La majeure partie de ces fonds est destinée au soutien financier des programmes de relance et de stabilité économique (Résilience). Cependant, 1,8 milliard d'euros sont spécifiquement alloués à la promotion des droits et des valeurs, notamment par le biais du Fonds pour la justice, les droits et les valeurs (FJRV), qui comprend le programme Justice (essentiellement axé sur le soutien à la coopération et à la formation judiciaires) et le nouveau programme CERV (Citoyens, Egalités, Droits et Valeurs), lancé en 2021 et spécifiquement dédié à la promotion des valeurs de l'UE. La part du lion du FJRV, soit 1,5 milliard d'euros, est allouée à ce dernier 1. Il s'agit du montant le plus important jamais consacré à la promotion des “valeurs” par l'UE, avec 236 millions d'euros alloués au seul programme CERV pour 2025 2.

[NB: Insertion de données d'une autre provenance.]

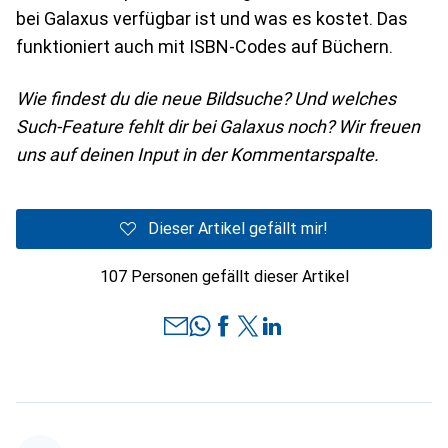
bei Galaxus verfügbar ist und was es kostet. Das
funktioniert auch mit ISBN-Codes auf Büchern.
Wie findest du die neue Bildsuche? Und welches
Such-Feature fehlt dir bei Galaxus noch? Wir freuen
uns auf deinen Input in der Kommentarspalte.
Dieser Artikel gefällt mir!
107 Personen gefällt dieser Artikel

Le programme CERV est un parfait exemple de la stratégie budgétaire de l'UE. Son objectif déclaré est de “soutenir et développer des sociétés ouvertes, démocratiques, égalitaires et inclusives, fondées sur les droits, et fondées sur l'état de droit”3.
Le programme est divisé en quatre volets :
Égalité, droits et égalité des genres : promouvoir les droits, la non-discrimination, l'égalité (y compris l'égalité des genres) et l'intégration des questions de genre et de non-discrimination.

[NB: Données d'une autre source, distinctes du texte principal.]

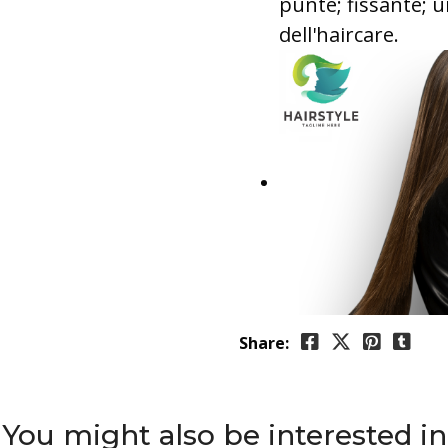
punte; fissante; 
dell'haircare.
Share:
You might also be interested in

Engagement et participation des citoyens : promouvoir l'engagement et la participation des citoyens à la vie démocratique de l'Union, les échanges entre citoyens des différents États membres et la sensibilisation à l'histoire européenne commune.
Lutte contre la violence, notamment la violence sexiste et la violence envers les enfants (Daphné).

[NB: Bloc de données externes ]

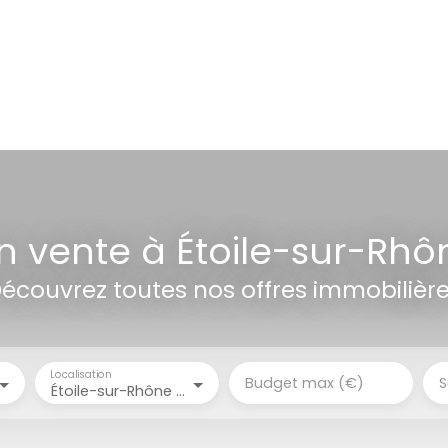
ACCUEIL
ACHETER
LOUER
GESTION LOCATIVE
ESTI
n vente à Étoile-sur-Rhô
écouvrez toutes nos offres immobilièr
Localisation
Budget max (€)
S
Étoile-sur-Rhône (26800)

Valeurs de l'UE – protéger et promouvoir les “valeurs” de l'UE conformément à l'article 2 du traité sur l'Union européenne : “respect de la dignité humaine, de la liberté, de la démocratie, de l'égalité, de l'état de droit et des droits de l'Homme, y compris des droits des personnes appartenant à des minorités”.

Ce qui nous intéresse ici, c'est le volet “Valeurs de l'UE” du programme, qui représente près de 50 % du budget. Il est mis en œuvre en apportant un soutien financier aux ONG, aux groupes de réflexion et à d'autres organisations actives aux niveaux local, régional et transnational pour des initiatives et des projets visant à promouvoir les “valeurs” de l'UE.
Le programme CERV est principalement mis en œuvre, et c’est crucial, sous la gestion directe de la Commission européenne, ce qui signifie que les fonds sont directement acheminés vers les organisations de la société civile et les ONG sans l'intervention des autorités gouvernementales nationales. Cette approche a été justifiée par le fait qu'elle peut “contribuer à façonner un rôle plus proactif pour les institutions de l'UE, en particulier pour la Commission, en renforçant la société civile et en permettant aux contre-pouvoirs domestiques d'agir comme un rempart contre le déclin démocratique” 4 – en d'autres termes, contre les gouvernements qui s'écartent de l'agenda de l'UE.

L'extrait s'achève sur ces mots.